While Network sites have a real opportunity to address disparities, they need more support to create momentum for this work. We created a disparities working group among the initiative’s technical assistance providers, charging members with developing a plan for assisting Network sites and measuring success. What emerged was a framework and process to focus and support disparity reduction work. We paired this guidance with a series of webinars and used our grantee convenings as a platform to support peer learning opportunities across the Network and reinforce MacArthur’s commitment.
We learned four important lessons from reevaluating our approach. Each lesson represents a key element of addressing disparities and can be embraced by both Network sites and other jurisdictions across the country.
The first lesson is that to address racial disparities in the criminal justice system, we need to face the issue head on and acknowledge how our country’s history led to the disturbing disparities we see today. That means understanding how federal, state, and local policies have shaped our current criminal justice system and unpacking the role the unique local history has played.
Second, we found that we cannot underestimate the importance of the leadership of each Network site in addressing disparities. These individuals set the tone, pace, and urgency of reform efforts. To reduce disparities, local leaders, not only in the justice system but across the board, must make racial equity a central tenet of the site’s work.

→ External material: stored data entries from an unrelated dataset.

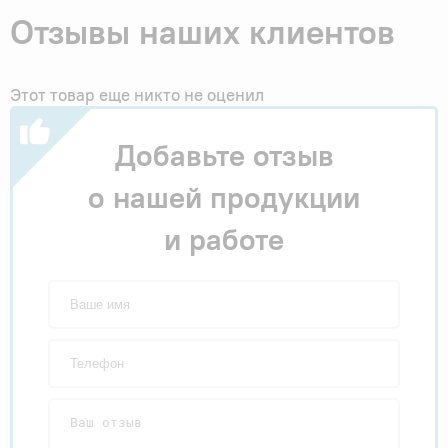
Отзывы наших клиентов
Этот товар еще никто не оценил
Добавьте отзыв
о нашей продукции
и работе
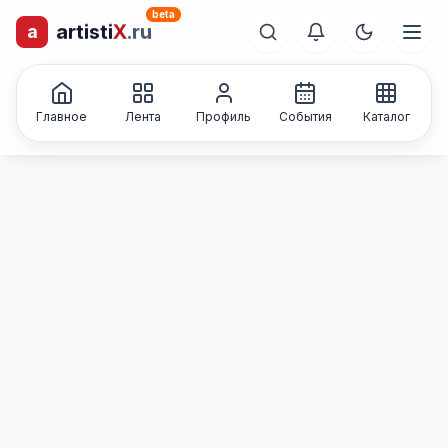
beta
artisti
X
.ru
a
лиц и коллективов
Каталог творческих
Главное
Лента
Профиль
События
Каталог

The third lesson we have learned is that making progress and achieving success can hinge on creating an intentional infrastructure that keeps the jurisdiction focused on addressing disparities. This infrastructure—often a local racial equity working group—should be as inclusive and diverse as possible, with community representation as well as individuals with lived experience with the criminal justice system. This inclusive approach ensures transparency and accountability and provides a variety of important perspectives.
Our final—and perhaps most important—lesson is that racial equity must both be a widely held goal and an overarching focus of all those involved with reform. It is not a single exercise completed at a single point in time. It is not a box that can be checked. Though it is important to have buy-in from leadership and dedicated resources and capacity focused on equity work, everyone has a role to play. Everyone must build their own capacity to be champions of equity.
We are already seeing the value and impact of this course correction. Reducing disparities has moved from an afterthought to a series of concrete steps and strategies for Network sites. Those that did not have formal racial equity working groups are developing them, and sites that did are expanding them to include members of the community and people who have experienced the criminal justice system first-hand. Some sites now have a local leader to spearhead the work of addressing disparities and others are looking at their data through a racial equity lens. In places where it was challenging to even start the conversation, the guidance and resources developed this year by the Network has created a common framework.
With these exciting developments, the Network is starting to visualize a path forward, and we are eager to see the progress we can make in 2020 and beyond.